__DIRECTIONS FOR THIS TASK__: Under this line are the records; repeat exactly the lines starting at the one containing "कैंसर का निर्माण" and ending at the one containing "мощностью 1400 Вт и централизованной системой", omitting pictures.

INPUT DATA: Begin

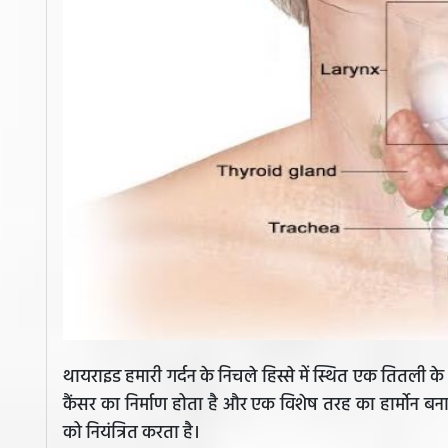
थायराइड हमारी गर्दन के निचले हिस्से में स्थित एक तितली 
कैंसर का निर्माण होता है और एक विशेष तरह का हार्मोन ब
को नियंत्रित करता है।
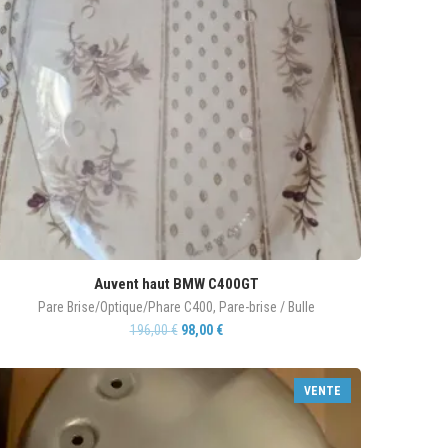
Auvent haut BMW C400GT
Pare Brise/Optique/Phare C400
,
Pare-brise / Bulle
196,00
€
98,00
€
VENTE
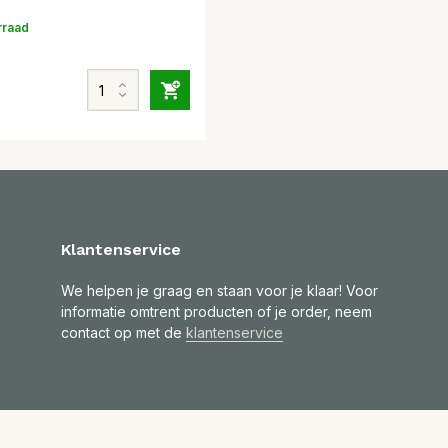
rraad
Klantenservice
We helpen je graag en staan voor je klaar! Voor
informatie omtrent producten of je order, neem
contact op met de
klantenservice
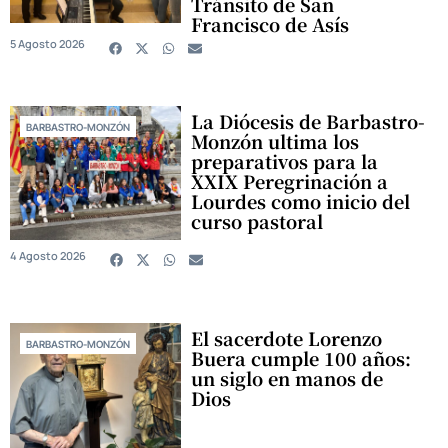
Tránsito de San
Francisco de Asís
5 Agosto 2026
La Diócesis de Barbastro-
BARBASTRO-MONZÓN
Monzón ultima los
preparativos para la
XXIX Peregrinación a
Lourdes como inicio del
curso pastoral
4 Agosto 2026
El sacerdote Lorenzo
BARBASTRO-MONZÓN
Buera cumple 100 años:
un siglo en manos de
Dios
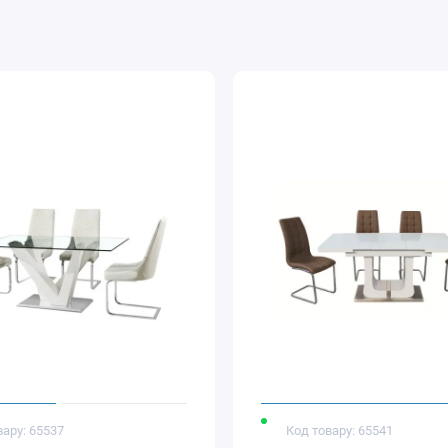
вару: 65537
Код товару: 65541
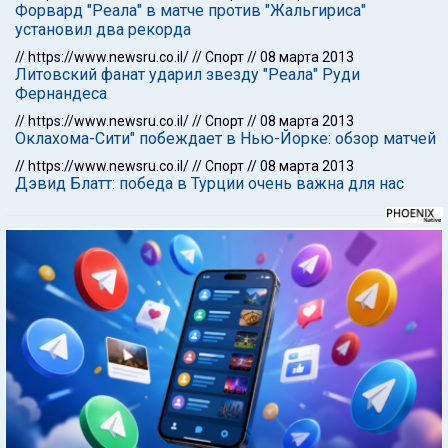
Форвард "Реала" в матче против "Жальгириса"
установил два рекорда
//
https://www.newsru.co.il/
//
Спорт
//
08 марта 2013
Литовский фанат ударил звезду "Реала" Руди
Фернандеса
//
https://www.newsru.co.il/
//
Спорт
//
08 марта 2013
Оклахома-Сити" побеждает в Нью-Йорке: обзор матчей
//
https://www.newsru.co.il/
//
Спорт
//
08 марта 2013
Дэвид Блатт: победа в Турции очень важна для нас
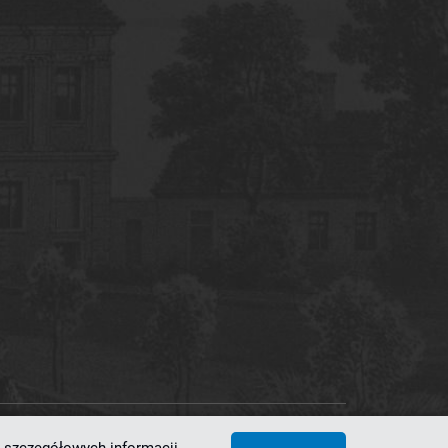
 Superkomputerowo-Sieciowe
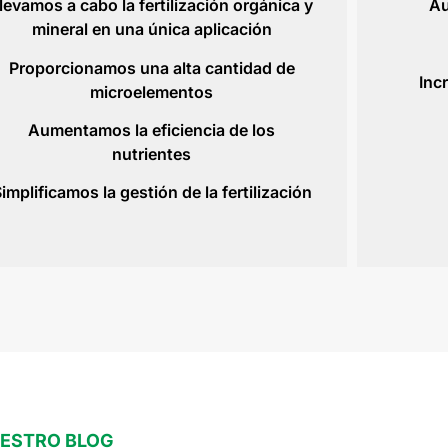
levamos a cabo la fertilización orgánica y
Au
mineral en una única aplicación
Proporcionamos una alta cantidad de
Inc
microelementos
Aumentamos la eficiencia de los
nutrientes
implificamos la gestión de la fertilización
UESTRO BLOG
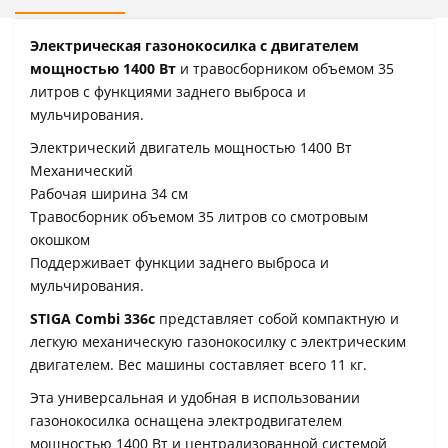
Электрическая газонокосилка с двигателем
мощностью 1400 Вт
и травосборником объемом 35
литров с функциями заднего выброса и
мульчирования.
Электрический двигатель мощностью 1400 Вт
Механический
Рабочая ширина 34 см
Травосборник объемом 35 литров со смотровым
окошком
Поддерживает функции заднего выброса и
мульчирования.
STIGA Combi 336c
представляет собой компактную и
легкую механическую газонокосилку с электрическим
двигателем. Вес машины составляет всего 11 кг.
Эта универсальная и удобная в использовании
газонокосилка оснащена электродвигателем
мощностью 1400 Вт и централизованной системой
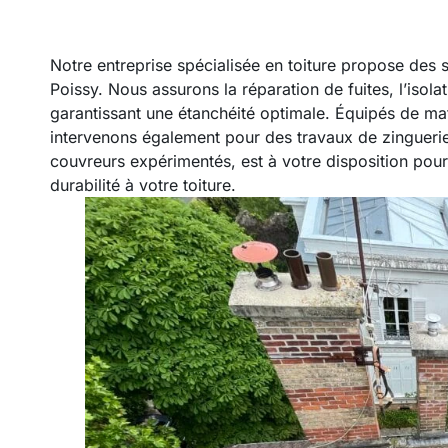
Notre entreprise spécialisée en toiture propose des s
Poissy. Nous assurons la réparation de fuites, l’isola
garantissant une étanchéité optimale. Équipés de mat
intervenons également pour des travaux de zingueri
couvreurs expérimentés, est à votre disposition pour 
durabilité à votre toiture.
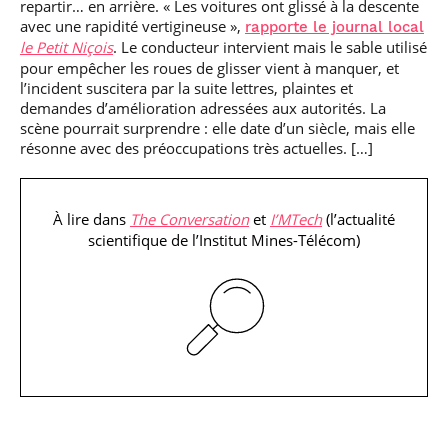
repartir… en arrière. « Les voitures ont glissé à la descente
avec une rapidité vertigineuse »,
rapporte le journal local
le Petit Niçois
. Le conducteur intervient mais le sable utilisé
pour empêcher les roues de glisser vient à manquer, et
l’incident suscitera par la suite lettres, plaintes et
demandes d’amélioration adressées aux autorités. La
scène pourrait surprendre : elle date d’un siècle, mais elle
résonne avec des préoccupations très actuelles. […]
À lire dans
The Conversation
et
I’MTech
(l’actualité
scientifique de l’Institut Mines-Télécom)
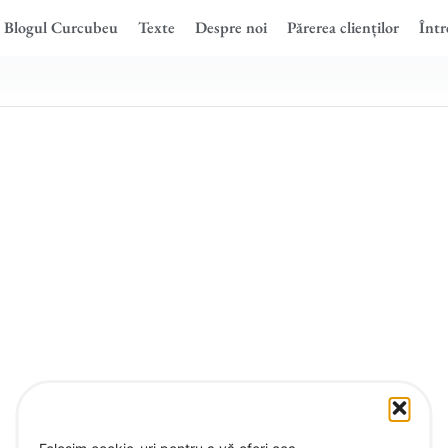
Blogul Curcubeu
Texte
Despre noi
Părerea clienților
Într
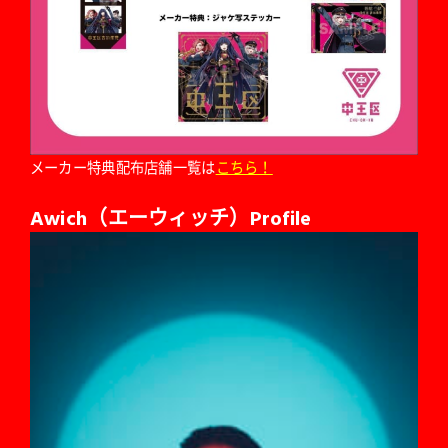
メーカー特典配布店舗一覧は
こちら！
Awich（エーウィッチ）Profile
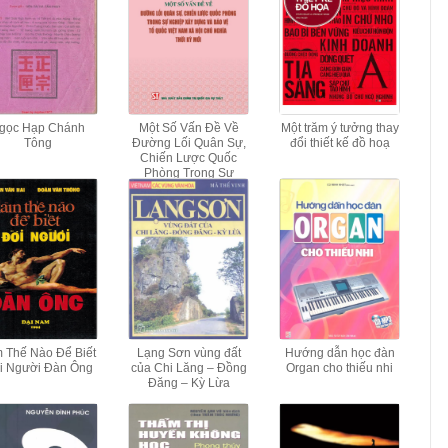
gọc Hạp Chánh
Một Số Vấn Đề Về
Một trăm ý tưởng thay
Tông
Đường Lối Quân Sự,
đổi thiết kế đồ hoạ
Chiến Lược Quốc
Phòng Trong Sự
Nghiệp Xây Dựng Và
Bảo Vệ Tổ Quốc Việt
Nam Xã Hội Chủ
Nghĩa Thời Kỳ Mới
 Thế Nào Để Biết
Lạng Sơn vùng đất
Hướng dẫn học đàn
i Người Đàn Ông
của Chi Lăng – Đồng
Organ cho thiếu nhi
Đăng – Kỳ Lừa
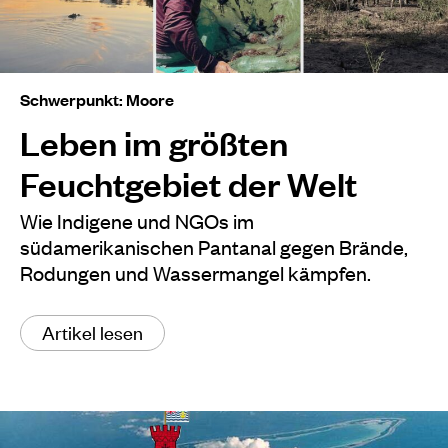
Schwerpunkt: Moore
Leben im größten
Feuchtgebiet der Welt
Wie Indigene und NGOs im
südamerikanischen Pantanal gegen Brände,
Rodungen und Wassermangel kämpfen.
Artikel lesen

INPUT DATA: End
INPUT DATA: Begin

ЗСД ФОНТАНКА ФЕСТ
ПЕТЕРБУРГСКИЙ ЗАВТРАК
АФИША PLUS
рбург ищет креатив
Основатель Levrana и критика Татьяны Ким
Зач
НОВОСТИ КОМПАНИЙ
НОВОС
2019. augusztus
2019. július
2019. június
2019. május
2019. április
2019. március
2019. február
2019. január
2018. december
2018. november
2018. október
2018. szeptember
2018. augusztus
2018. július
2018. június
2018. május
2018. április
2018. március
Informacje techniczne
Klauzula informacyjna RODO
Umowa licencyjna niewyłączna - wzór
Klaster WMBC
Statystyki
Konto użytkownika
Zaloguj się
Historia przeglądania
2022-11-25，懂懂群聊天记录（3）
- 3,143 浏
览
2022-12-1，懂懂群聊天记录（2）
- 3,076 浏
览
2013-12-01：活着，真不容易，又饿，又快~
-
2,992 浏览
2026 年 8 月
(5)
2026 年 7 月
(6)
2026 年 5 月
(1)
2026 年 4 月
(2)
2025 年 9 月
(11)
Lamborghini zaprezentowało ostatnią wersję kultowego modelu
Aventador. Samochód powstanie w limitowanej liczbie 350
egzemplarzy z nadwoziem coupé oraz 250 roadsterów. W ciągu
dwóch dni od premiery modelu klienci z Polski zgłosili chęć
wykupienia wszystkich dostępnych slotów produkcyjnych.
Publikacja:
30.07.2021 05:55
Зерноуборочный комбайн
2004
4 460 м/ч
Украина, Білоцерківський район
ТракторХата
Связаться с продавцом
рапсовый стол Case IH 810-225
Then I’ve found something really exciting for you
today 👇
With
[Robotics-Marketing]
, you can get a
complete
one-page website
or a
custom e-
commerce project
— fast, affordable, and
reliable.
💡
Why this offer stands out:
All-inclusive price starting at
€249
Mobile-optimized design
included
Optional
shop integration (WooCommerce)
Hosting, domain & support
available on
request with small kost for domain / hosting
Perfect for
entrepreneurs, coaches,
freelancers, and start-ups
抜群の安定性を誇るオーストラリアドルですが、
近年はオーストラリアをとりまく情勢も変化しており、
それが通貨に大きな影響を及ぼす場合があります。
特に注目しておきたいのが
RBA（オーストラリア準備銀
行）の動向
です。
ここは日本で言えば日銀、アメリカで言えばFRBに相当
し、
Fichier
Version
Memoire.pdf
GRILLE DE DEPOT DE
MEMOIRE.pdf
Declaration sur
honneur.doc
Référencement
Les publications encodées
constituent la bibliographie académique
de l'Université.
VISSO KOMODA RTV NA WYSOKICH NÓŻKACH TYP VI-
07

INPUT DATA: End
INPUT DATA: Begin

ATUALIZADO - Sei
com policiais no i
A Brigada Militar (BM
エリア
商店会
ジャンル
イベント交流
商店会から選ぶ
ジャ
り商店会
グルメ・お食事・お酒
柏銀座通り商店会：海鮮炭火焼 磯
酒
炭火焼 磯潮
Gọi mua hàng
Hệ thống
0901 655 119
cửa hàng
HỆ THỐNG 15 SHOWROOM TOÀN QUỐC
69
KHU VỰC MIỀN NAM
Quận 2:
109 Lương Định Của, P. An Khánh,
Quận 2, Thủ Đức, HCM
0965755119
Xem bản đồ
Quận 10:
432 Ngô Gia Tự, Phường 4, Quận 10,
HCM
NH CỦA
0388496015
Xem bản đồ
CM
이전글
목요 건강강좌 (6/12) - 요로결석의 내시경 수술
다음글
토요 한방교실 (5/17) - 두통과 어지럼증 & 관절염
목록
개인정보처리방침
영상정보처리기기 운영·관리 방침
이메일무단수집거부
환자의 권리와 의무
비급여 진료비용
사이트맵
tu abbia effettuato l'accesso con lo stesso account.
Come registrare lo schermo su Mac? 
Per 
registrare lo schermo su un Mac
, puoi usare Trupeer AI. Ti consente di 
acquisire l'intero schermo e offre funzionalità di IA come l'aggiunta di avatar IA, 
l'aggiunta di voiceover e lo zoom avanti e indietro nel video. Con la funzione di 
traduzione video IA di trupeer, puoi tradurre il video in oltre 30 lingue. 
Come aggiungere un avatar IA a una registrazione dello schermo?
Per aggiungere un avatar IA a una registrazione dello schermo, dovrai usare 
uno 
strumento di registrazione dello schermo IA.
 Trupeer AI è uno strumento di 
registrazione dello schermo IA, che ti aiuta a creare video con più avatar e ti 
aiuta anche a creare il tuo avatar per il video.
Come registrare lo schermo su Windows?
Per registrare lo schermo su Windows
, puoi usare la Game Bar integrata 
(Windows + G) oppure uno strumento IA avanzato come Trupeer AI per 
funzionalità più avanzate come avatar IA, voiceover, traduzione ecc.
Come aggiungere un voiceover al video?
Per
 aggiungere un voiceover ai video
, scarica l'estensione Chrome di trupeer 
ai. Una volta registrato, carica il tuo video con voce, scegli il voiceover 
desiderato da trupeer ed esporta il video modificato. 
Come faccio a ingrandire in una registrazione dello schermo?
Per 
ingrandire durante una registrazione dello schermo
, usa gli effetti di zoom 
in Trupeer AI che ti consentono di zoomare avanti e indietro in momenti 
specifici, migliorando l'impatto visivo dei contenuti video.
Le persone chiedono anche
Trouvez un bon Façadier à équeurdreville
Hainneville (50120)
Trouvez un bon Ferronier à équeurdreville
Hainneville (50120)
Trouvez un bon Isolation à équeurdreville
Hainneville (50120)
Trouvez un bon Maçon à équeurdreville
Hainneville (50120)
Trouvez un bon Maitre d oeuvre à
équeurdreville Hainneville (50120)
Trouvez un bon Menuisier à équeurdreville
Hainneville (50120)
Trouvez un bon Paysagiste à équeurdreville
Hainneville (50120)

INPUT DATA: End

__ANSWER FOR THIS EXERCISE__:
कैंसर का निर्माण होता है और एक विशेष तरह का हार्मोन ब
को नियंत्रित करता है।
Auvent haut BMW C400GT
Pare Brise/Optique/Phare C400
,
Pare-brise / Bulle
196,00
€
98,00
€
VENTE
rraad
Klantenservice
We helpen je graag en staan voor je klaar! Voor
informatie omtrent producten of je order, neem
contact op met de
klantenservice
Tránsito de San
Francisco de Asís
5 Agosto 2026
La Diócesis de Barbastro-
BARBASTRO-MONZÓN
Monzón ultima los
preparativos para la
XXIX Peregrinación a
Lourdes como inicio del
curso pastoral
4 Agosto 2026
El sacerdote Lorenzo
BARBASTRO-MONZÓN
Buera cumple 100 años:
un siglo en manos de
Dios
вару: 65537
Код товару: 65541
Форвард "Реала" в матче против "Жальгириса"
установил два рекорда
//
https://www.newsru.co.il/
//
Спорт
//
08 марта 2013
Литовский фанат ударил звезду "Реала" Руди
Фернандеса
//
https://www.newsru.co.il/
//
Спорт
//
08 марта 2013
Оклахома-Сити" побеждает в Нью-Йорке: обзор матчей
//
https://www.newsru.co.il/
//
Спорт
//
08 марта 2013
Дэвид Блатт: победа в Турции очень важна для нас
 Superkomputerowo-Sieciowe
levamos a cabo la fertilización orgánica y
Au
mineral en una única aplicación
Proporcionamos una alta cantidad de
Inc
microelementos
Aumentamos la eficiencia de los
nutrientes
implificamos la gestión de la fertilización
UESTRO BLOG
Электрическая газонокосилка с двигателем
мощностью 1400 Вт
и травосборником объемом 35
литров с функциями заднего выброса и
мульчирования.
Электрический двигатель мощностью 1400 Вт
Механический
Рабочая ширина 34 см
Травосборник объемом 35 литров со смотровым
окошком
Поддерживает функции заднего выброса и
мульчирования.
STIGA Combi 336c
представляет собой компактную и
легкую механическую газонокосилку с электрическим
двигателем. Вес машины составляет всего 11 кг.
Эта универсальная и удобная в использовании
газонокосилка оснащена электродвигателем
мощностью 1400 Вт и централизованной системой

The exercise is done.